Some of them still think there is an afterlife to be found out there. All the way out there, beyond the outer darkness. But I know things.
They haven't figured it out, and maybe they never will. There is no afterlife to be found. No heaven, and certainly no hell.
Because we're already there. This is hell.
Outer Darkness is a 2018present comic book from Image Comics and Robert Kirkman's Skybound. The basic premise is: what if one began with Gene Roddenberry's Wagon Train to the Stars concept, but every trail and destination were extremely haunted, and the oxen and wagon wheels demanded blood sacrifice to function?
Joshua Jerome Rigg returns to the captain's chair of the Charon, "the Galactic Service's finest deep space retriever." The Charon and its crew are headed all the way beyond the Sagittarius Quadrant into the outer darkness past the galaxy's edges. Their only mission: rescue and retrieve somebody the Galactic Service High Command has decided is invaluable to the war against the dryx, a nebulous empire of Bee People.
There are bad things all the way from known space to the Charon's destination, from necro-storms full of rapacious spirits to blue giant stars possessed by demi-Satans, and the animosity among the ship's command staff magnifies the seriousness of each crisis. Rigg is a maverick, particularly at odds with the by-the-book demeanor of Ship Administrator Soreena Prakash and First Officer Alastor Satalis, and he has a personal stake in making it to the outer darkness. Someone important to him is lost there, and Rigg won't let anyone get in the way of bringing her back.
Outer Darkness contains examples of the following tropes:
- Blood-Spattered Innocents: A simple but useful subversion. The Charon's trip past the demi-Satan star in issue #2 manifests a blood demon in the corridor down which most of the command staff is running, and when Chief Exorcist Reno banishes it, the demon's body explodes in a fountain of gore, showering all present in blood. Afu Chan gives plenty of size to the panel where Reno explodes the demon, but while none present particularly like this outcome, the fact that they spend the rest of the issue casually performing their duties while painted head-to-foot in red says that nobody aboard a Galactic Service ship is innocent to this kind of thing.
- The Captain: Joshua Rigg is a Kirk-style captain, in that he leads from the front and acts as something of A Father to His Men by going to unusual lengths to eliminate crew losses and diverges from that mold by failing to remember Ship Navigator Elox's name with consistency and plotting to eliminate a crew member who Rigg thinks will defy his authority far enough to compromise Rigg's personal goals.
- Cool Starship: The Charon is the Galactic Service's finest deep space retriever, and comes equipped for dangerous long-term missions. Crew members appear to be among the the most skilled or experienced in the service, and some of them have unique abilities.
- Death Is Cheap: Justified and possibly downplayed. The sapient species of the Galactic Service know that souls exist, and a large-enough team of occult mathematicians can locate those souls as they scream toward the outer darkness to pull the spirits of the dead back if they are within range. From there, it's just a matter of stuffing those souls back into blank bodies, which apparently take the shape of the people as they were at some point before they died. However, the story implies some constraints:
- Most spaceships do not have enough mathematicians to perform soul retrieval immediately after someone dies, so a soul may wander the outer darkness for a very long time (or even forever) before someone chooses to retrieve it.
- Characters speak of things like "insurance", "double-insurance", and "guarantees", which represent different levels of value assigned to personnel. Spaceships must make every effort to retrieve the souls of people whom the Galactic Service has guaranteed, should the ship's crew become aware of such a soul, regardless of secondary conditions, while people with different levels of insurance receive lesser priority on death.
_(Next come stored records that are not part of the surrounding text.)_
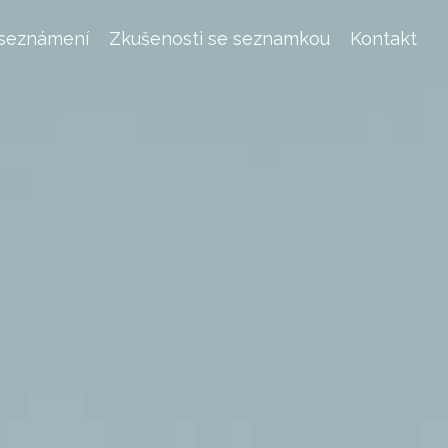
 seznámení
Zkušenosti se seznamkou
Kontakt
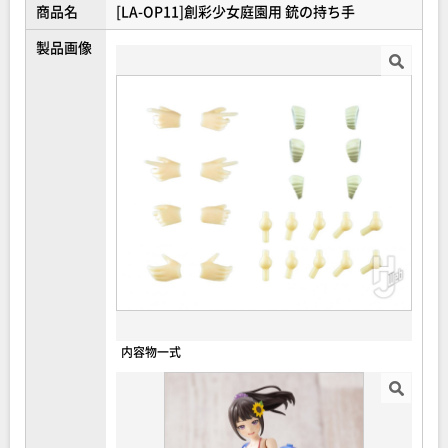
商品名
[LA-OP11]創彩少女庭園用 銃の持ち手
製品画像
内容物一式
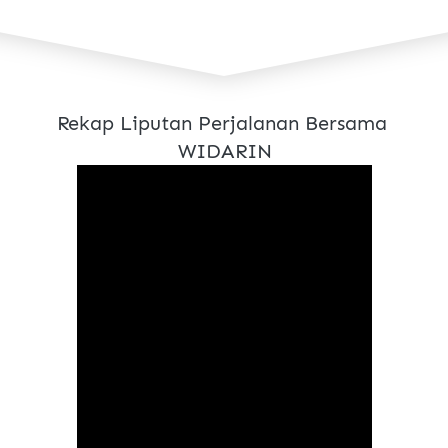
Rekap Liputan Perjalanan Bersama 
WIDARIN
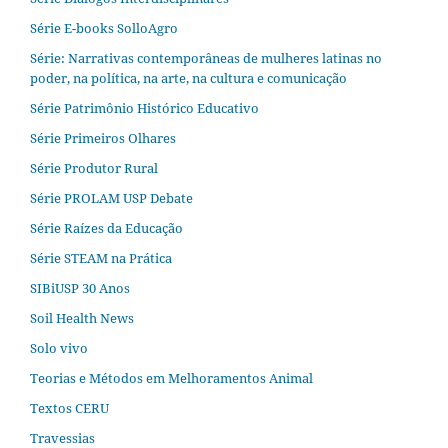
Série E-books SolloAgro
Série: Narrativas contemporâneas de mulheres latinas no
poder, na política, na arte, na cultura e comunicação
Série Patrimônio Histórico Educativo
Série Primeiros Olhares
Série Produtor Rural
Série PROLAM USP Debate
Série Raízes da Educação
Série STEAM na Prática
SIBiUSP 30 Anos
Soil Health News
Solo vivo
Teorias e Métodos em Melhoramentos Animal
Textos CERU
Travessias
- Eldritch Starship: The Charon used to achieve standard and faster-than-light space travel through propulsion by a hate-engine, which apparently required regular expulsion rituals performed by exorcists. Now it does so using a god-engine, which traps an eons-old Sumerian god (named "Gallu", after the variety of Sumerian great-demon) that demands the tribute of at least one sapient being at the beginning of every voyage. Beyond that, Agwe remarks to Administrator Prakash that " you didn't even get a chance to tell [Rigg] about the ghosts", and the strange geometries of the Charon's central structure create the rough shape of the eight-petal lotus (representative of the eight-fold path of Buddhism).
- Rubber-Forehead Aliens: Crew members of the Charon come in a number of mostly-humanoid varieties. Some overlap with Little Bit Beastly is present, as usual.
- First Officer Alastor Satalis may be a rubber-forehead devil.
- Ensign Malona Hydzek and Ship Navigator Elox appear to be from two different varieties of luxuriously-crested reptilians.
- The Crone/the Beauty is some manner of Cat Folk.
- Lead Mathematician Willits is a mantis-man-style insectoid alien distinct from the dryx.
- Starship Luxurious: It seems that the Charon has space to spare, and crew members of at least the ensign rank receive private, single-person living quarters with twin-size beds.